Monsieur J. tenait bien sûr d'autres conversations bien plus sérieuses. D'ailleurs, en littérature, il possédait une vaste érudition, ne manquant pas de nous encourager à lire telle œuvre classique, tel grand auteur passé ou contemporain. Il préférait Camus à Sartre et ne dédaignait pas Simone de Beauvoir. Je garde le souvenir de chouettes veillées passées en sa compagnie dont une, ce devait être un Mardi gras, avec des crêpes qu'il nous avait fait préparer non pas au rhum mais à l'anis.
Il y avait aussi l'adjudant chef K, brave homme mais aussi impénitent gueulard quand nous manquions à nos devoirs. Nombreux étaient les après-midi, que nous passions à l'armurerie pour astiquer : pistolets mitrailleurs, mitrailleuses et fusils, à préparer les caisses de minutions pour les séances de tir de fin de semaine et du dimanche matin. Fallait que tout soit impeccable et l'adjudant chef venait vérifier notre travail. Jamais ce n'était assez bien et souvent il fallait dégraisser une culasse où, selon lui, la crasse n'avait pas été extraite préalablement pour ensuite, huiler de nouveau, mais pas trop... Souvent, chacun de nous, il l'appelait « fils » familièrement... à ces instants, nous savions qu'il était content de nous ou bien qu'il allait avoir besoin de nos services …
Il aimait bien boire le coup et les samedi soir, après les séances de cinéma des armées, les buffets organisés avec les gendarmes du coin, étaient l'occasion pour lui, de bien lever le coude.
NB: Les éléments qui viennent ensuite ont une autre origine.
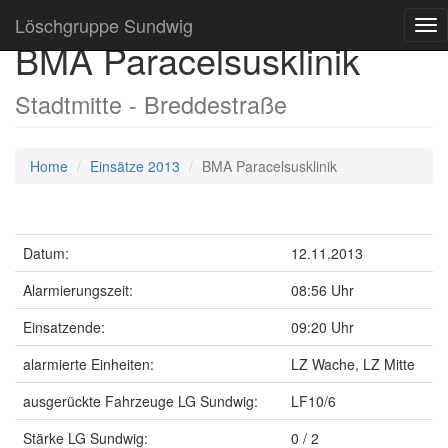
Löschgruppe Sundwig
Tog
BMA Paracelsusklinik
nav
Stadtmitte - Breddestraße
Home
Einsätze 2013
BMA Paracelsusklinik
Datum:
12.11.2013
Alarmierungszeit:
08:56 Uhr
Einsatzende:
09:20 Uhr
alarmierte Einheiten:
LZ Wache, LZ Mitte
ausgerückte Fahrzeuge LG Sundwig:
LF10/6
Stärke LG Sundwig:
0 / 2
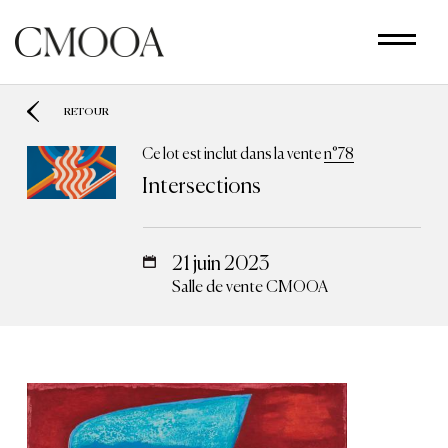
Aller
au
contenu
principal
RETOUR
Ce lot est inclut dans la vente
n°78
Intersections
21 juin 2023
Salle de vente CMOOA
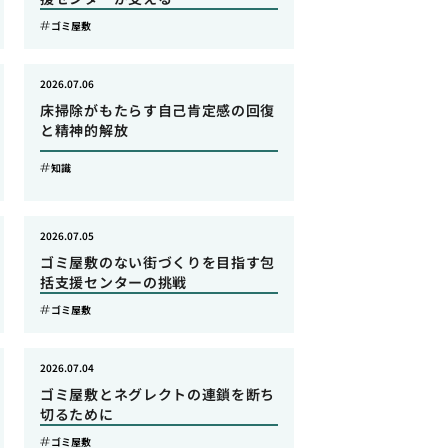
ゴミ屋敷
2026.07.06
床掃除がもたらす自己肯定感の回復
と精神的解放
知識
2026.07.05
ゴミ屋敷のない街づくりを目指す包
括支援センターの挑戦
ゴミ屋敷
2026.07.04
ゴミ屋敷とネグレクトの連鎖を断ち
切るために
ゴミ屋敷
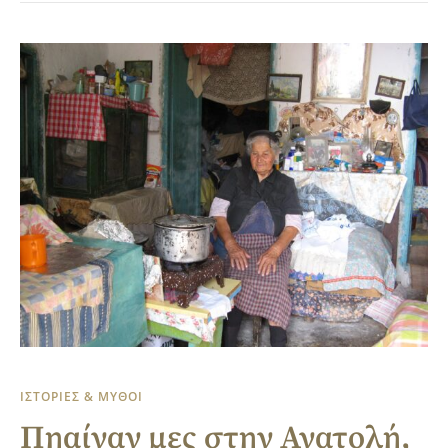
ΙΣΤΟΡΙΕΣ & ΜΥΘΟΙ
Πηαίναν μες στην Ανατολή,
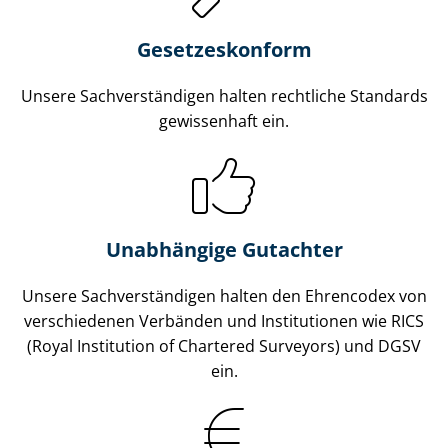
Gesetzes­konform
Unsere Sach­ver­stän­di­gen halten rechtliche Standards
gewissenhaft ein.
Unabhängige Gutachter
Unsere Sach­ver­stän­di­gen halten den Ehrencodex von
verschiedenen Verbänden und Institutionen wie RICS
(Royal Institution of Chartered Surveyors) und DGSV
ein.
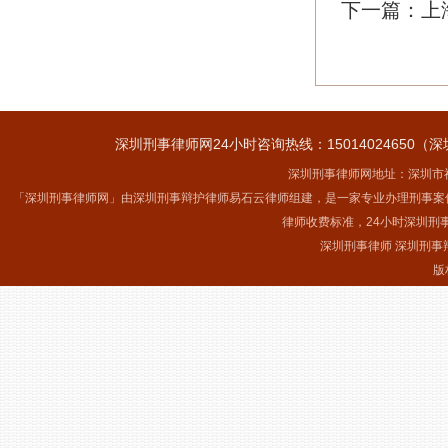
下一篇：
上
深圳刑事律师网24小时咨询热线：15014024650（深
深圳刑事律师网地址：深圳市福
「深圳刑事律师网」由深圳刑事辩护律师易石云律师组建，是一家专业办理刑事案
律师收费标准，24小时深圳刑
深圳刑事律师 深圳刑事
版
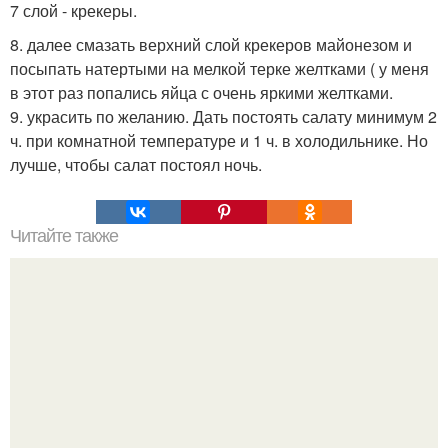
7 слой - крекеры.
8. далее смазать верхний слой крекеров майонезом и
посыпать натертыми на мелкой терке желтками ( у меня
в этот раз попались яйца с очень яркими желтками.
9. украсить по желанию. Дать постоять салату минимум 2
ч. при комнатной температуре и 1 ч. в холодильнике. Но
лучше, чтобы салат постоял ночь.
Читайте также
Список продуктов для похудения.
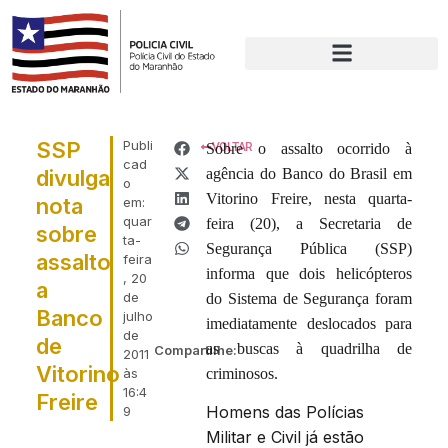
SSP
Publi
Sobre o assalto ocorrido à
VOLTAR
cad
divulga
agência do Banco do Brasil em
o
Vitorino Freire, nesta quarta-
nota
em:
quar
feira (20), a Secretaria de
sobre
ta-
Segurança Pública (SSP)
assalto
feira
informa que dois helicópteros
, 20
a
de
do Sistema de Segurança foram
Banco
julho
imediatamente deslocados para
de
de
as buscas à quadrilha de
Compartilhe:
2011
Vitorino
às
criminosos.
16:4
Freire
Homens das Polícias
9
Militar e Civil já estão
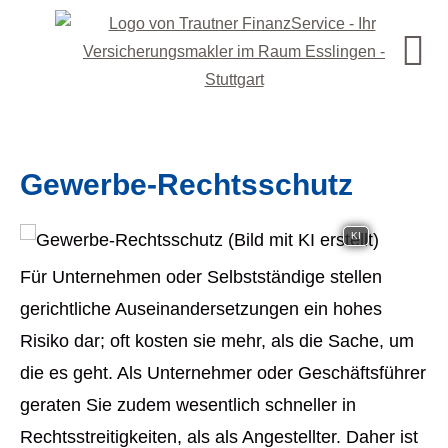
Gewerbe-Rechtsschutz
KI
Für Unternehmen oder Selbstständige stellen
gerichtliche Auseinandersetzungen ein hohes
Risiko dar; oft kosten sie mehr, als die Sache, um
die es geht. Als Unternehmer oder Geschäftsführer
geraten Sie zudem wesentlich schneller in
Rechtsstreitigkeiten, als als Angestellter. Daher ist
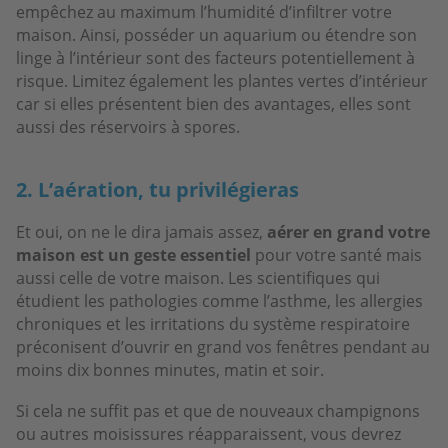
empêchez au maximum l’humidité d’infiltrer votre
maison. Ainsi, posséder un aquarium ou étendre son
linge à l’intérieur sont des facteurs potentiellement à
risque. Limitez également les plantes vertes d’intérieur
car si elles présentent bien des avantages, elles sont
aussi des réservoirs à spores.
2. L’aération, tu privilégieras
Et oui, on ne le dira jamais assez,
aérer en grand votre
maison est un geste essentiel
pour votre santé mais
aussi celle de votre maison. Les scientifiques qui
étudient les pathologies comme l’asthme, les allergies
chroniques et les irritations du système respiratoire
préconisent d’ouvrir en grand vos fenêtres pendant au
moins dix bonnes minutes, matin et soir.
Si cela ne suffit pas et que de nouveaux champignons
ou autres moisissures réapparaissent, vous devrez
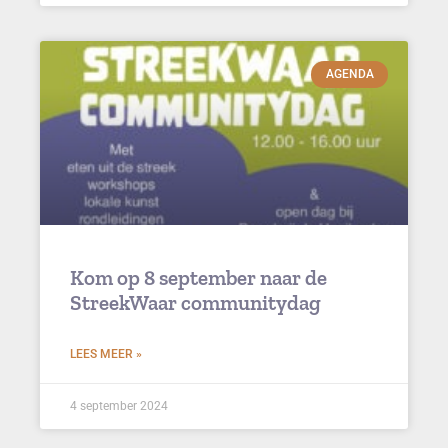
AGENDA
Kom op 8 september naar de
StreekWaar communitydag
LEES MEER »
4 september 2024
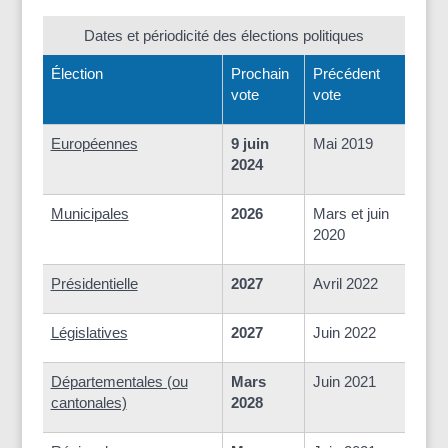
Dates et périodicité des élections politiques
Élection
Prochain
Précédent
vote
vote
Européennes
9 juin
Mai 2019
2024
Municipales
2026
Mars et juin
2020
Présidentielle
2027
Avril 2022
Législatives
2027
Juin 2022
Départementales (ou
Mars
Juin 2021
cantonales)
2028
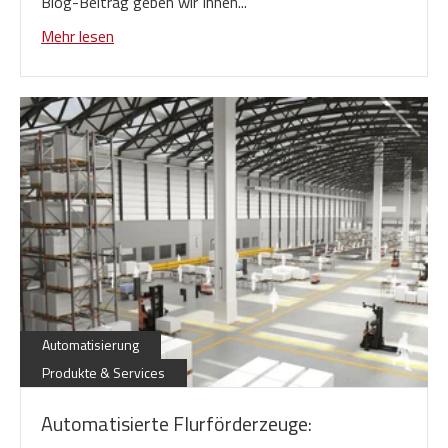
Blog-Beitrag geben wir Ihnen...
Mehr lesen
Automatisierung
Produkte & Services
Automatisierte Flurförderzeuge:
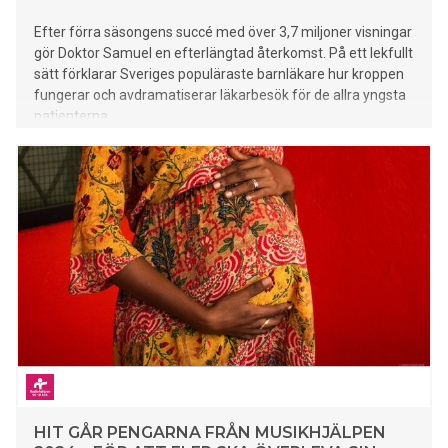
Efter förra säsongens succé med över 3,7 miljoner visningar
gör Doktor Samuel en efterlängtad återkomst. På ett lekfullt
sätt förklarar Sveriges populäraste barnläkare hur kroppen
fungerar och avdramatiserar läkarbesök för de allra yngsta
patienterna.
HIT GÅR PENGARNA FRÅN MUSIKHJÄLPEN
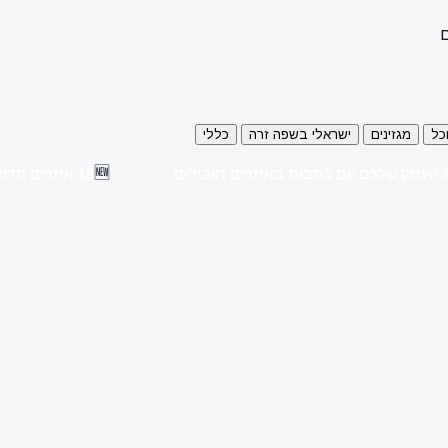
ם
כל
מגזינים
ישראלי בשפה זרה
כללי
🆕
 העסק שלכם עם כתבות באתרים מובילים
15 אתרים חדשים נוספו השבוע לקטלוג!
Au retour, nous déposions chez lui notre adjudant chef bien égrillard, son épouse nous faisant les gros yeux à chaque fois... comme si c'était de notre faute ! …
Un des avantages du service militaire était de pouvoir apprendre à conduire puis d'obtenir son permis militaire, transformable en permis de conduire officiel, à la libération. Et, bien sûr, je comptais bien le passer ce permis… Toutefois, en ayant fait la demande au sous lieutenant C., celui-ci me répondit que je devais attendre la prochaine session d'apprentissage qui aurait lieu en automne. C'est à dire pas avant 4 à 5 mois. C'était bien trop long à mon goût... Mon envie de prendre le volant j'ai pu la satisfaire les dimanches après-midi en m’entraînant à la conduite sur le 4-2 du service. Un fourgon bâché sur châssis du "1000Kg" Renault. J'étais accompagné par René C. le parisien qui avait obtenu son permis au cours de l'hiver précédent. Cet après-midi là, il me faisait faire des créneaux sur le chemin bordant la piste du parcours du combattant. C'est en faisant un demi tour que j'ai commis la gaffe monumentale. Alors que j'exécutais la marche arrière préalable, trop obnubilé par la vision dans le rétro, ayant fortement braqué, j'ai tout simplement fait passer la roue avant droite dans la fosse du parcours. Nous nous trouvions en fâcheuse position, n'ayant plus le moyen de nous dépêtrer par nous-même. René m'a fortement engueulé. Nous avons tenté de trouver des gars pour nous aider mais nous n'étions pas assez pour dégager le 4-2 en porte-à-faux sur trois roues, la 4ème dans le vide. Il fallait recourir à un véhicule assez puissant pour sortir notre camionnette de cet endroit. Et là, l'affaire devenait délicate car il fallait, un dimanche, faire appel aux sous-officiers mécanos, les seuls habilités à se servir d'un véhicule de dépannage. Nous étions coincés, au propre comme au figuré, devant attendre le lundi matin et donc faire un rapport à l'officier de notre section.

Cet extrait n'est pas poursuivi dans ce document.